Sure, there’s no symbol visible that can be mapped to an operation, but in order to understand what is being asked of a recipient of that message, something somewhere has to say what is being asked. Otherwise it would inherit the semantics of any underlying application protocol that transferred it – consider that it would mean different things to send it with HTTP PUT and POST – and therefore wouldn’t really be a message, just a piece of a message (representation anyone?).

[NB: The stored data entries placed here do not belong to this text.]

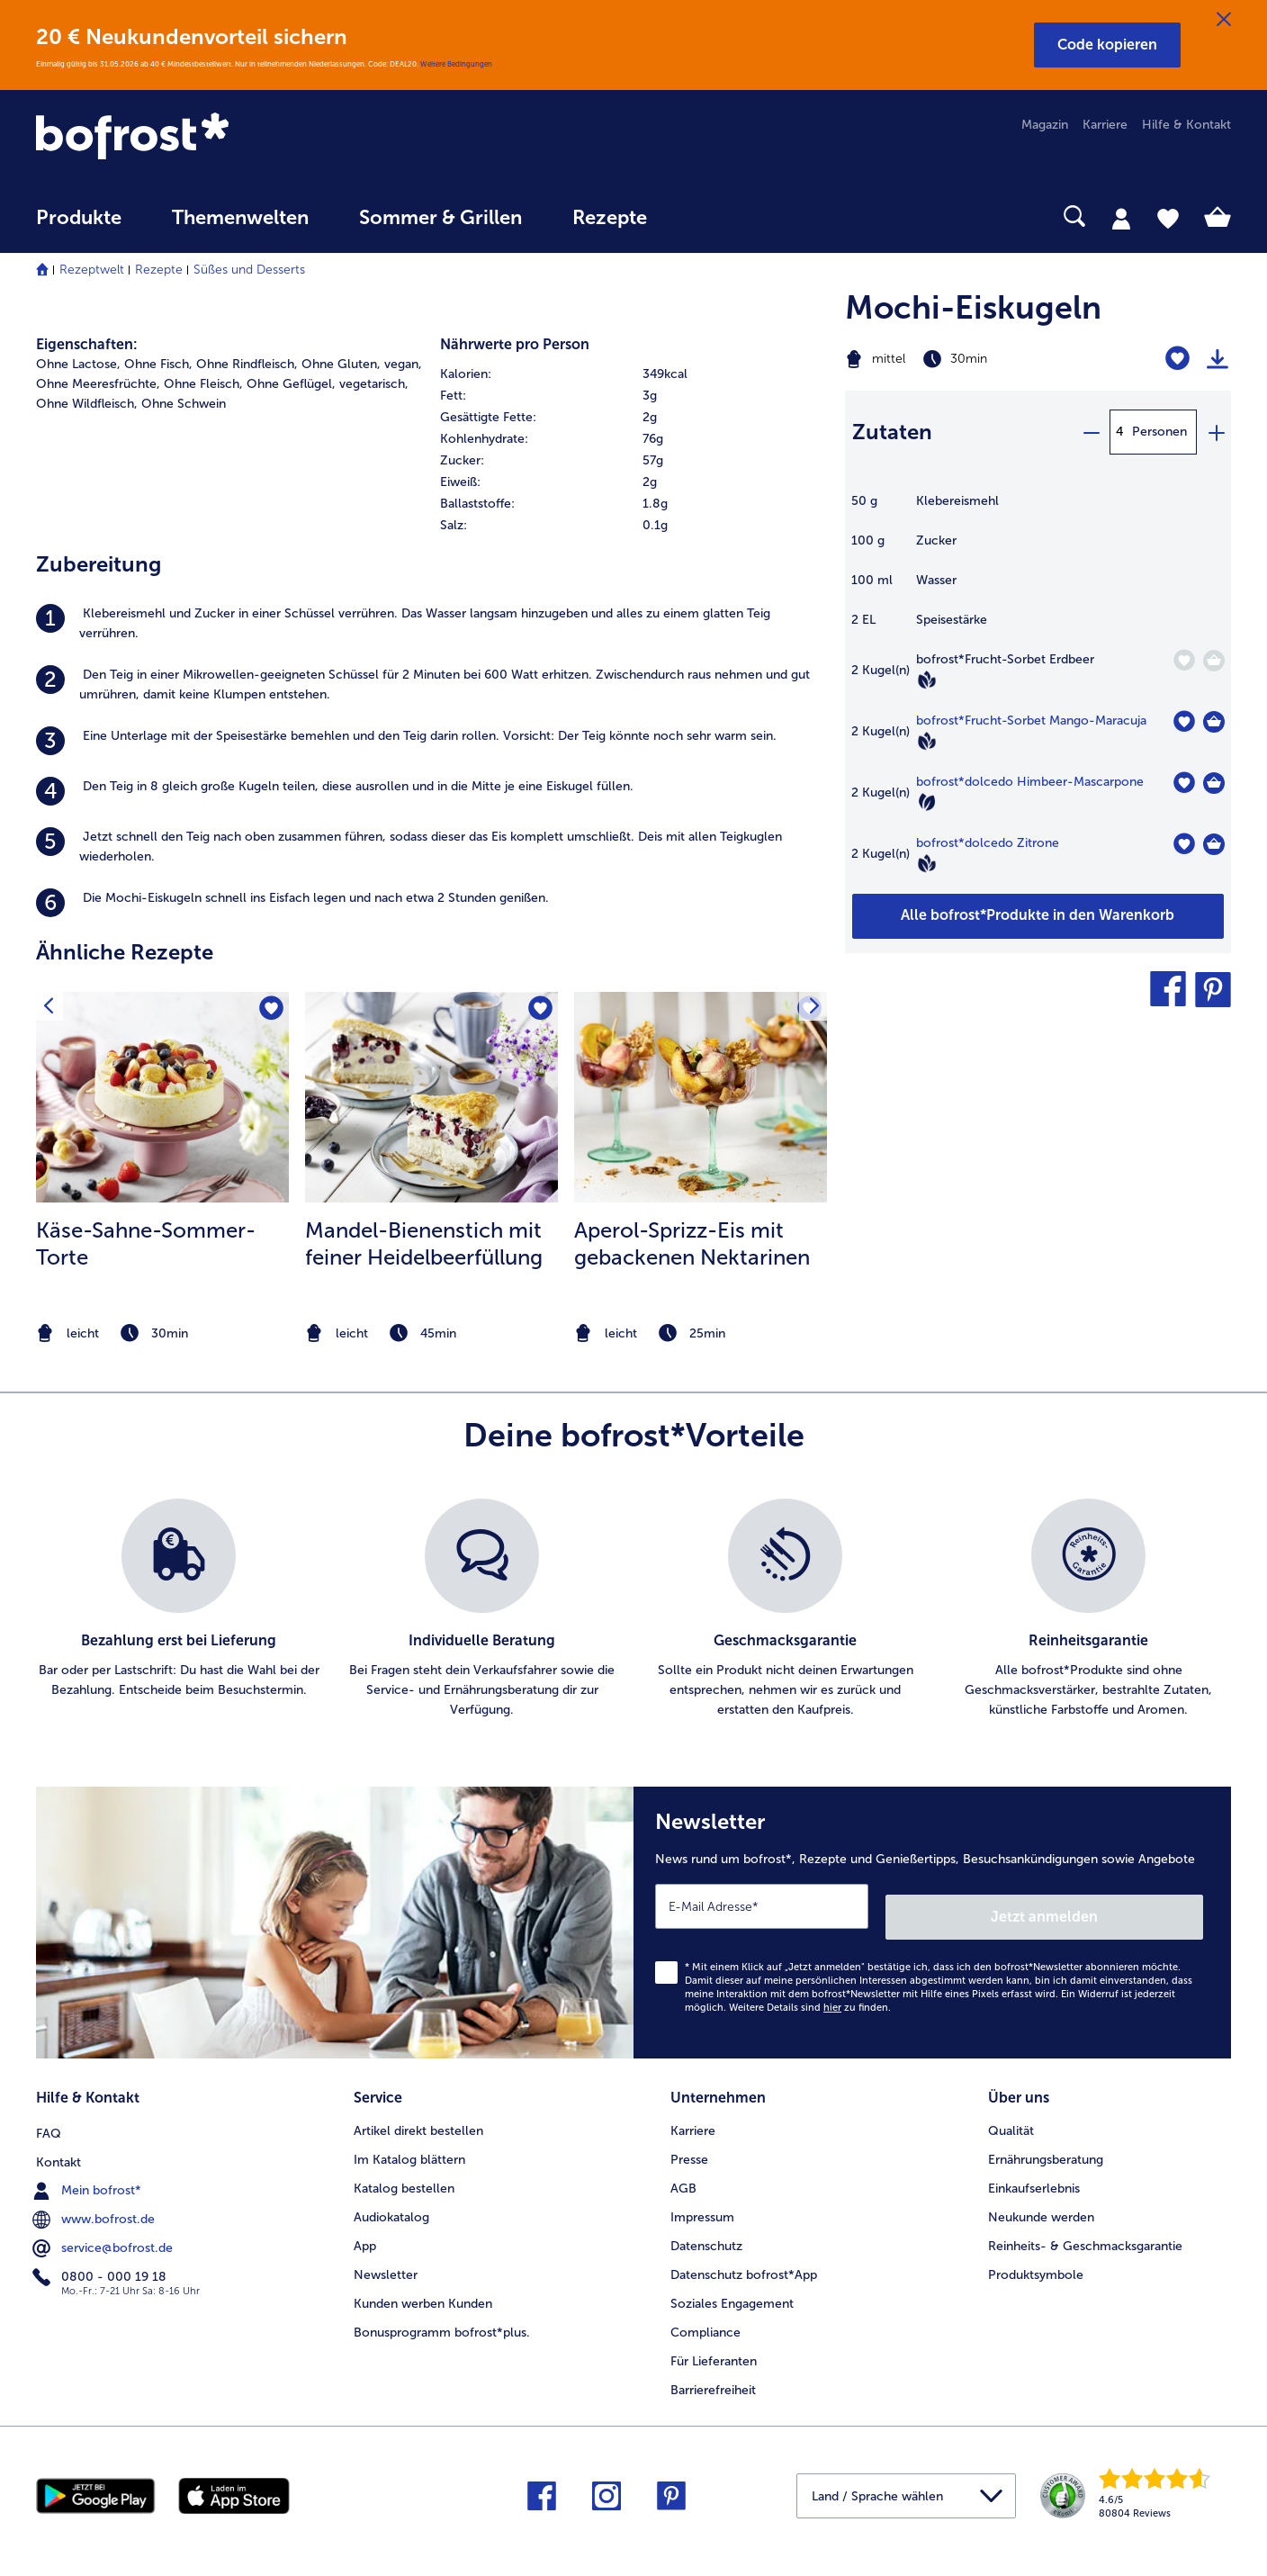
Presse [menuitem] (689, 2143)
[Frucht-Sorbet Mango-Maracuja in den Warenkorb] (1214, 722)
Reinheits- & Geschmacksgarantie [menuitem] (1085, 2230)
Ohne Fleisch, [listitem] (203, 384)
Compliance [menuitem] (705, 2315)
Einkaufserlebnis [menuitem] (1034, 2172)
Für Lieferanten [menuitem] (713, 2344)
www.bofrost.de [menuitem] (95, 2201)
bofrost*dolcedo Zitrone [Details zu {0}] (987, 843)
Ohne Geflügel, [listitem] (291, 384)
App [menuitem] (365, 2230)
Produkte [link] (78, 218)
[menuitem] (78, 226)
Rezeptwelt (91, 269)
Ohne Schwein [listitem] (183, 403)
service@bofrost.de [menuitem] (104, 2229)
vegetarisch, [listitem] (374, 384)
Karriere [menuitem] (1105, 124)
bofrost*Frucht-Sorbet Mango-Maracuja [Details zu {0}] (1031, 720)
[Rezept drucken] (1217, 359)
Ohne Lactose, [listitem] (78, 364)
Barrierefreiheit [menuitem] (713, 2373)
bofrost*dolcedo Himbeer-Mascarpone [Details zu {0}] (1030, 781)
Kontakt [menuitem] (58, 2143)
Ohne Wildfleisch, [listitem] (87, 403)
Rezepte (159, 269)
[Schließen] (1224, 20)
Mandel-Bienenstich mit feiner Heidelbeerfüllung (424, 1242)
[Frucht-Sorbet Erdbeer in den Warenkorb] (1214, 660)
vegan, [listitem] (403, 364)
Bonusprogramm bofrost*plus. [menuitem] (442, 2315)
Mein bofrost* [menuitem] (88, 2172)
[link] (215, 137)
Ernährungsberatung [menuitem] (1045, 2143)
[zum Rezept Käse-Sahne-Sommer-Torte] (162, 1097)
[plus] (1216, 432)
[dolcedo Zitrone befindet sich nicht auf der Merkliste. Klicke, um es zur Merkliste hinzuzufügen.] (1183, 843)
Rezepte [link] (609, 218)
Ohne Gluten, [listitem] (341, 364)
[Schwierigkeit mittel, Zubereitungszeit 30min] (971, 359)
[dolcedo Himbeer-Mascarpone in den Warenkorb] (1214, 783)
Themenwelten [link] (240, 218)
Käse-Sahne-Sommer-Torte (146, 1242)
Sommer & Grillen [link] (440, 218)
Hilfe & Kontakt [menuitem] (1186, 124)
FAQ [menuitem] (48, 2114)
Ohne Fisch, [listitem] (158, 364)
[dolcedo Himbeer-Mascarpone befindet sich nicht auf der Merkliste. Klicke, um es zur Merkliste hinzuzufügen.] (1183, 782)
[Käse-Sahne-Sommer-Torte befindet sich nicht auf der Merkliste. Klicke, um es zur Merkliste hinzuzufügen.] (269, 1011)
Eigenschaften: (87, 344)
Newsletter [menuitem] (386, 2258)
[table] (1038, 692)
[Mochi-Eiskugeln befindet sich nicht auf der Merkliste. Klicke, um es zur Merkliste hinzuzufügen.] (1177, 359)
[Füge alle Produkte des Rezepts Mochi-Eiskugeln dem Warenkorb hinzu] (1038, 916)
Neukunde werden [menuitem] (1041, 2201)
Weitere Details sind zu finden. (810, 1997)
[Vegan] (927, 679)
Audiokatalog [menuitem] (391, 2201)
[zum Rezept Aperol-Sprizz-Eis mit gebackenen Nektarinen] (700, 1097)
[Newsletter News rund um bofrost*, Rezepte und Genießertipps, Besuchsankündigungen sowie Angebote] (932, 1917)
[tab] (1121, 217)
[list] (633, 1609)
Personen (1159, 431)
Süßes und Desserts (249, 269)
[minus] (1091, 432)
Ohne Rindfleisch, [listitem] (247, 364)
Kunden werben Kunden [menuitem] (423, 2287)
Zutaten (892, 432)
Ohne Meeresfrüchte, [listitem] (98, 384)
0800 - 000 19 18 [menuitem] (101, 2258)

Based on what Savas explains he wants that message to mean though, what he describes is semantically equivalent to HTTP POST, only without URI targetting, and with an implicit operation rather than an explicit one. I claim that this is a better version of his message;

POST some-uri HTTP/1.1
Content-Type: application/order-form+xml
<orderForm1>
  <carOrMotorcycle>car<carOrMotorcycle>
  <colour>blue<colour>
  <cc>1800<cc>
  <model>blabla<model>
<orderForm1>

It’s pretty funny to see pieces of Web architecture being rediscovered by Web services folks. Once the enormity of the big picture of the Web hits home with them, well … let’s just say that there’s a whole lot of walls on which I’d love to be a fly.

P.S. more uniform interface goodness from Bill.